As I find myself drawn to move backwards in time to a Deagan instrument, this is an issue for me. I am fully aware that, if I start playing on one of those, I will be giving up projection and the top end of my dynamics. One of the things I have always loved about the Musser is that it doesn't sound wimpy. The Deagan will only work on gigs with sensitive side men. There was a reason why Milt Jackson had a sound that was so big and it was only partly the sound he produced from the instrument. A bigger part, to my ears, was the musical thinning that the folks who he played with did to their sound that made his sound larger by comparison. Think John Lewis, Hank Jones, Connie Kay, Joe Pass, Oscar Peterson, Percy Heath, Ray Brown, Mickey Roker... all those guys, when they worked with him kept their sounds pristine and clear.

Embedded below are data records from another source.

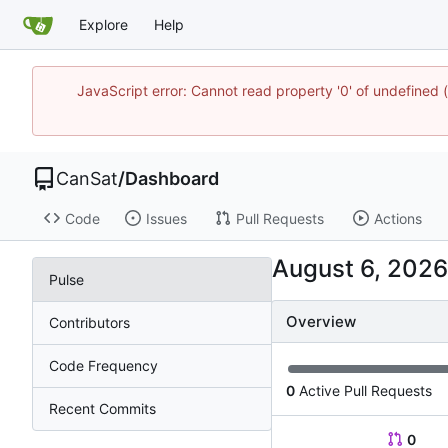
Explore
Help
JavaScript error: Cannot read property '0' of undefine
CanSat
/
Dashboard
Code
Issues
Pull Requests
Actions
Pulse
Overview
Contributors
Code Frequency
0
Active Pull Requests
Recent Commits
0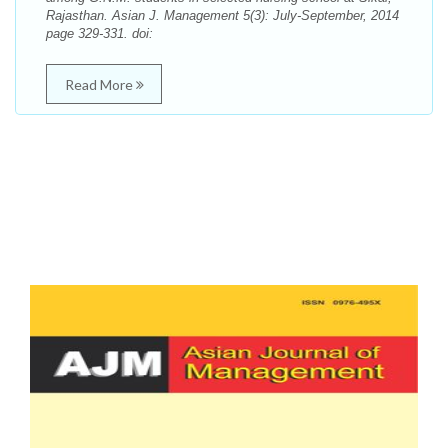
Rajasthan. Asian J. Management 5(3): July-September, 2014
page 329-331. doi:
Read More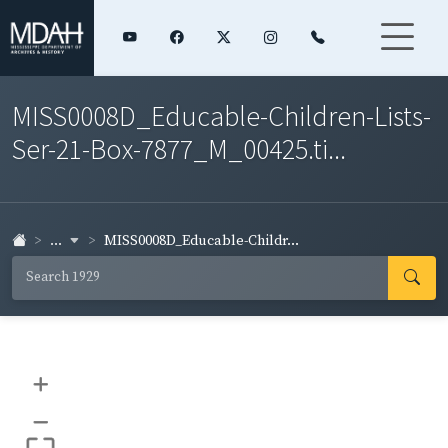
MISS0008D_Educable-Children-Lists-
Ser-21-Box-7877_M_00425.ti...
...
MISS0008D_Educable-Childr...
+
–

Many nights, I sat right next to his vibes while he played, so close that I could only hear the sound off the instrument because I was behind the main speakers. It was a Deagan instrument and soft mallets, so it was never loud at all, but the guys who worked with him kept the balance where it needed to be. He was always heard and he made every note count.

:)

tpvibes Fri, 12/07/2012 - 08:42

In reply to by Randy_Sutin

Having just done a recording, I'm now painfully aware of the wide dynamic range of the vibraphone. I've been trying to be careful about the top end of that for quite some time now, with varying results. Playing live, it's sometimes difficult to draw the rest of the band back down when I get loud for a bit and we can end up in a arms race of getting louder.

Tom P.

John Keene Wed, 05/13/2020 - 16:35

I'm glad you brought this back considering that the posts date back to 2012. We're entering a different time, but in some ways the more things change the more they stay the same.

My opinion is based on being a keyboard player rather than vibes, but I think the basic principle applies. I think the most important thing is "tone" and changing to harder mallets affects everything about tone. It is no longer your tone but instead a tone being dictated by the surroundings and the other players. So I thought about this for a while today and decided to go to YouTube and watch Herbie play with the Headhunters from 1974..

Herbie Hancock changed his instrument to adapt to louder volume and developed a unique tone on the Rhodes electric piano. It seems so obvious now 50 years later that he developed his own unique sound on the Rhodes, but I'd speculate that the era's options of beating grand piano harder or mic'ing it up hotter wasn't going to cut it for him tone-wise. So if I applied the same principle to today's world, I'd probably develop the tone or sound on acoustic vibes I want and play solely in that context. If I were freelancing or being a sideman, I'd definitely use a MalletKat or VibeKat (Less expensive) and develop a new and unique tone on that instrument. I think that Mario has shown that the Kat can be used as an instrument unto itself rather than simply a problem-solver for volume. The technology is here, and I don't think one is compromising their sound on the vibes by developing a new sound on the Kat (or Xylosynth).

So, my feeling is to be true to your own sound, and solve the solve the volume issue with technology than with harder mallets.